Posted: Thu May 12, 2011 7:02 pm
by Jross
The Daily Film, is now online at Media History Digital Library. From 1922 to 1929 with some 22,000 pages according to Leonard Maltin. I glanced over a couple of pages along with some Photoplay magazines and I was amazed. Hopefully there is much more to come.

Posted: Thu May 12, 2011 8:09 pm
by David Pierce
The release of The Film Daily from 1922 to 1929 was announced on Leonard Maltin's blog http://blogs.indiewire.com/leonardmalti ... ry_online/ and Luke McKernan's Bioscope site http://bioscopic.wordpress.com/2011/05/11/film-daily/

The articles on these sites have links to numerous issues of The Film Daily - the short subject issues, the directors annual supplement, and some of the color advertising sections.

Among the 22,000 pages of The Film Daily you will find issues of Exhibitors Daily Review, Daily Screen World, Sound Waves and The Distributor (the MGM house organ). Happy hunting - think of them as easter eggs.

I've found some remarkable material in this collection and will be very interested in what fellow nitratevillians come across. Please contact me if you have bound volumes that might be candidates for scanning or would be interesting in providing financial support.

And finally my thanks to Karl Thiede for allowing us to scan items from his collection, and Eric Hoyt for coordinating the scanning in California.

David Pierce
Media History Digital Library

Posted: Thu May 12, 2011 10:40 pm
by missdupont
Karl's a great guy, and he has a remarkable collection.

Posted: Sat May 14, 2011 12:06 am
by Gagman 66
:o Man you should not have told me about these Film Dailies I have been looking at them for the past 3 to 4 hours straight! Outstanding stuff. The promotion of Marion Davies THE YOUNG DIANA was spectacular! High praise for Keaton shorts, some Colleen Moore and I am just getting started. Thanks again.

Apparently, UNDER TWO FLAGS with Priscilla Dean must have been among the bigger hits of 1922. It was getting all sorts of accolades. And incredible promotion. As I have never heard of the picture I assume that it is lost. Although I hope not. Viola Dana was really packing em' in that year two. I was looking for the big add's for Constance Talmadge EAST IS WEST and didn't find them. Maybe I was going though the pages to swiftly?

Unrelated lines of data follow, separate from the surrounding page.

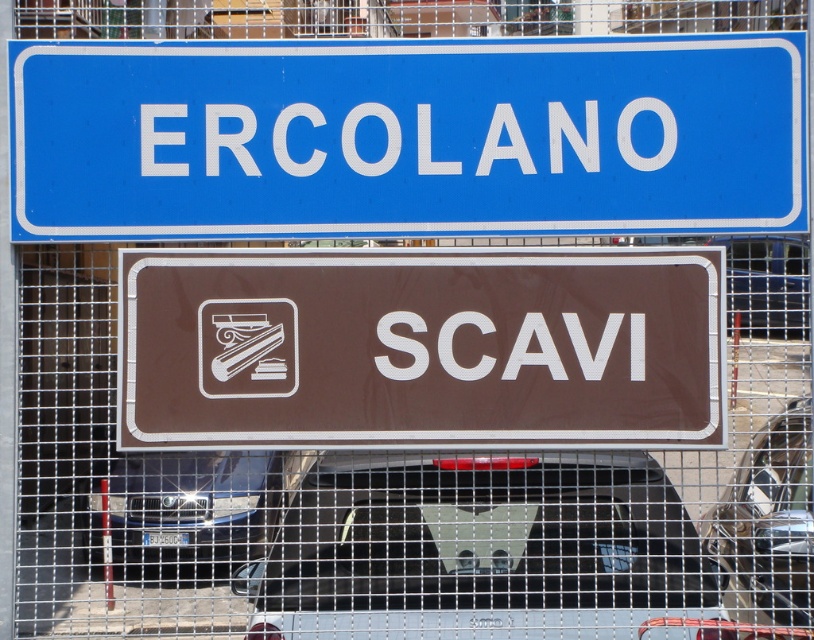 In the scene shown: You are a delivery driver who needs to park your black matte car at lower center in a spot that is not obstructed by the road signs or the fence. Based on the coordinates provided, can you determine if the car can be parked safely without overlapping with the road signs or the fence?

The black matte car at lower center is located at coordinates point (480, 548), which is outside the area occupied by the road signs and the fence. Therefore, it can be parked safely without overlapping with them.

You are a delivery driver needing to park your car, which is 5 meters long, between the black matte car at lower center and the black metallic car at center. Is there enough space for your car?

The distance between the black matte car at lower center and the black metallic car at center is 6.31 meters. Since your car is 5 meters long, there is sufficient space to park between them.

You are standing in front of a fence with road signs. You want to take a photo of the brown plastic sign at center without including the parked cars behind it. Since the sign is 4.46 meters away from you, how far back should you step to ensure the cars are out of frame?

To avoid capturing the parked cars behind the brown plastic sign at center, you should step back further than 4.46 meters away from the sign. This distance ensures the cars, which are behind the sign, are no longer in the camera frame.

Posted: Sat May 14, 2011 6:47 am
by Rob Farr
Thanks to David for spearheading this project. In the past historians wasted untold amounts of time and money simply gaining access to this kind of resource. Now they can actual use it to shed light on the forgotten byways of film history.

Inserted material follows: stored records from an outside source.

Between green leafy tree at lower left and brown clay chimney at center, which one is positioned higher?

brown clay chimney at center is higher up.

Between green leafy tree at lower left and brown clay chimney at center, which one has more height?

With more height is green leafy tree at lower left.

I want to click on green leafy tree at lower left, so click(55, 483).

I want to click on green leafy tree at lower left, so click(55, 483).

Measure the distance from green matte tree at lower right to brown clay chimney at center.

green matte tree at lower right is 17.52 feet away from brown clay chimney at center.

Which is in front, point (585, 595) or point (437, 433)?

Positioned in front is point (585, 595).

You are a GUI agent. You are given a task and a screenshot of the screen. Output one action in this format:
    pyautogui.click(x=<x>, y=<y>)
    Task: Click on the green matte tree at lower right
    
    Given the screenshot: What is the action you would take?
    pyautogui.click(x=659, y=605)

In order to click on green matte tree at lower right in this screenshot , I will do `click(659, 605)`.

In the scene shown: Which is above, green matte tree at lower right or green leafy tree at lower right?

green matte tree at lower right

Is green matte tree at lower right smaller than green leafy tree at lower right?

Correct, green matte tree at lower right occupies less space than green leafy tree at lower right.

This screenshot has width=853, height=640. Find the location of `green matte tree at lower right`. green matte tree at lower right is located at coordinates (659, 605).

Posted: Sun May 15, 2011 11:57 am
by Brooksie
We are so lucky to have so much of this material coming online for all to use. I've been fascinated to trawl through the archive of Australian newspapers that the Australian National Library has set up, and I can't wait to start on this archive. Thank you to all the generous scholars and collectors involved!

Posted: Sun May 15, 2011 12:22 pm
by Henry Nicolella
"Apparently, UNDER TWO FLAGS with Priscilla Dean must have been among the bigger hits of 1922. It was getting all sorts of accolades. And incredible promotion. As I have never heard of the picture I assume that it is lost. Although I hope not"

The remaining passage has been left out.